You can also work with the free sample cluster in the extension! Follow the connection steps in the extension's documentation at https://docs.microsoft.com/en-us/sql/azure-data-studio/extensions/kusto-extension?view=sql-server-ver15.
Once connected, I reran my final StormEvents
query, which I rendered as a chart earlier. Azure Data Studio can't output the rendered chart, but ADS has its own charting feature for results. I was able to view the tabular results of the query as a chart with lots of options for rendering and formatting (Figure 11).

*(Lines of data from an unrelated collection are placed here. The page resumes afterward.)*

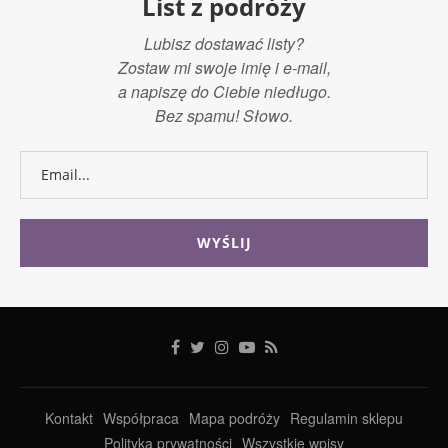
List z podróży
Lubisz dostawać listy?
Zostaw mi swoje imię i e-mail,
a napiszę do Ciebie niedługo.
Bez spamu! Słowo.
Kontakt
Współpraca
Mapa podróży
Regulamin sklepu
Polityka prywatności
Wszystkie wpisy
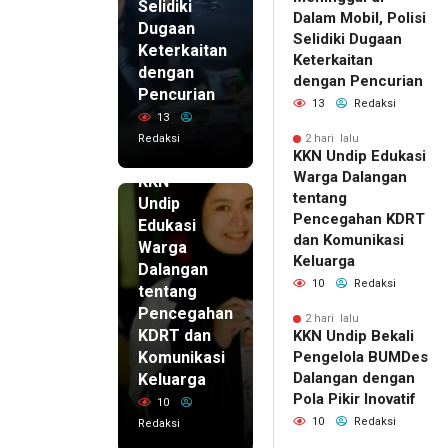
Selidiki
Dalam Mobil, Polisi
Dugaan
Selidiki Dugaan
Keterkaitan
Keterkaitan
dengan
dengan Pencurian
Pencurian
13
Redaksi
13
Redaksi
2 hari lalu
KKN Undip Edukasi
2 hari lalu
Warga Dalangan
KKN
tentang
Undip
Pencegahan KDRT
Edukasi
dan Komunikasi
Warga
Keluarga
Dalangan
10
Redaksi
tentang
Pencegahan
2 hari lalu
KDRT dan
KKN Undip Bekali
Komunikasi
Pengelola BUMDes
Dalangan dengan
Keluarga
Pola Pikir Inovatif
10
10
Redaksi
Redaksi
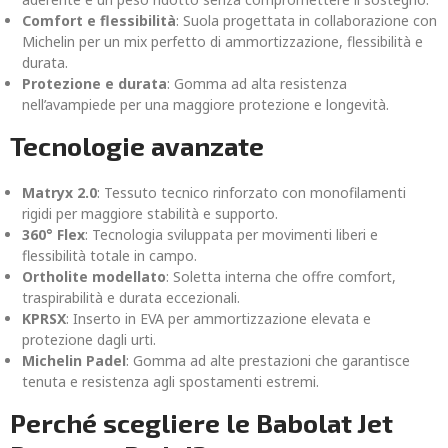
Comfort e flessibilità
: Suola progettata in collaborazione con
Michelin per un mix perfetto di ammortizzazione, flessibilità e
durata.
Protezione e durata
: Gomma ad alta resistenza
nell’avampiede per una maggiore protezione e longevità.
Tecnologie avanzate
Matryx 2.0
: Tessuto tecnico rinforzato con monofilamenti
rigidi per maggiore stabilità e supporto.
360° Flex
: Tecnologia sviluppata per movimenti liberi e
flessibilità totale in campo.
Ortholite modellato
: Soletta interna che offre comfort,
traspirabilità e durata eccezionali.
KPRSX
: Inserto in EVA per ammortizzazione elevata e
protezione dagli urti.
Michelin Padel
: Gomma ad alte prestazioni che garantisce
tenuta e resistenza agli spostamenti estremi.
Perché scegliere le Babolat Jet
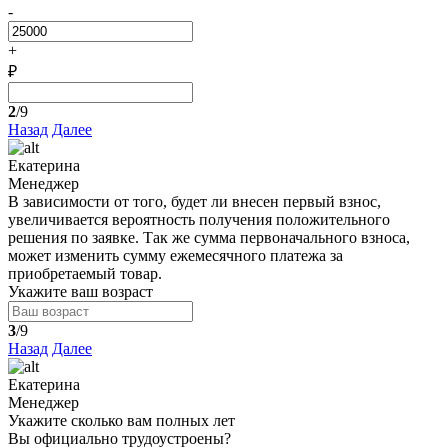
-
+
₽
2
/9
Назад
Далее
Екатерина
Менеджер
В зависимости от того, будет ли внесен первый взнос,
увеличивается вероятность получения положительного
решения по заявке. Так же сумма первоначального взноса,
может изменить сумму ежемесячного платежа за
приобретаемый товар.
Укажите ваш возраст
3
/9
Назад
Далее
Екатерина
Менеджер
Укажите сколько вам полных лет
Вы официально трудоустроены?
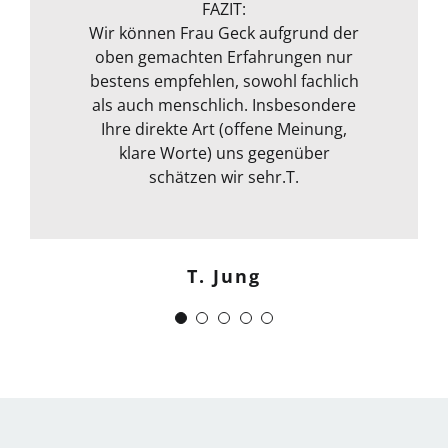
angeboten wird, rundet sie durch
FAZIT:
ihre fachliche Kompetenz ab. Termin
Wir können Frau Geck aufgrund der
oben gemachten Erfahrungen nur
war auch sehr kurzfristig und
Frank Dettenbach
bestens empfehlen, sowohl fachlich
spontan machbar. Die
Kommunikation war auch bestens .
als auch menschlich. Insbesondere
Egal ob email Telefon etc… Alles in
Ihre direkte Art (offene Meinung,
klare Worte) uns gegenüber
allem kann ich sie nur
weiterempfehlen. Weiter so !
schätzen wir sehr.T.
Menschlich kompetent und
zuverlässig.“
T. Jung
J. Schwaber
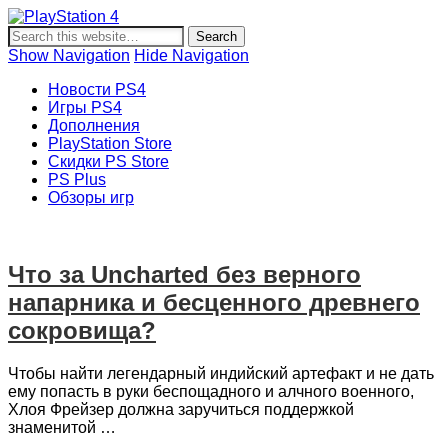
PlayStation 4
Новости и информация об игровой приставке нового
поколения Sony PlayStation 4, новости игр PS4, обзоры
Show Navigation
Hide Navigation
игр, видеоролики, новости игровой индустрии.
Новости PS4
Игры PS4
Дополнения
PlayStation Store
Скидки PS Store
PS Plus
Обзоры игр
Что за Uncharted без верного
напарника и бесценного древнего
сокровища?
Чтобы найти легендарный индийский артефакт и не дать
ему попасть в руки беспощадного и алчного военного,
Хлоя Фрейзер должна заручиться поддержкой
знаменитой …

Now That You've Passed Kusto 101
I may not have a lot of experience with the needs of businesses that analyze huge amounts of data coming from myriad sources in order to make critical business decisions and solve problems. However, having read about how those businesses are able to use Kusto to perform this work and now exploring the very beginnings of its capabilities, I can only imagine the power it's putting in their hands. I've only done enough to get a feel for how things work and this very cool query language that feels more like a coding language, adding in the huge processing power and myriad features that allow for extremely sophisticated slicing and dicing. Perhaps what I need next is to take up residence as a fly on the wall at one of those companies that's using Kusto to solve important problems.
Finally, as promised, if you did follow along creating a cluster in your Azure account to experiment, don't forget to remove it when you are done exploring to avoid surprise charges to your account.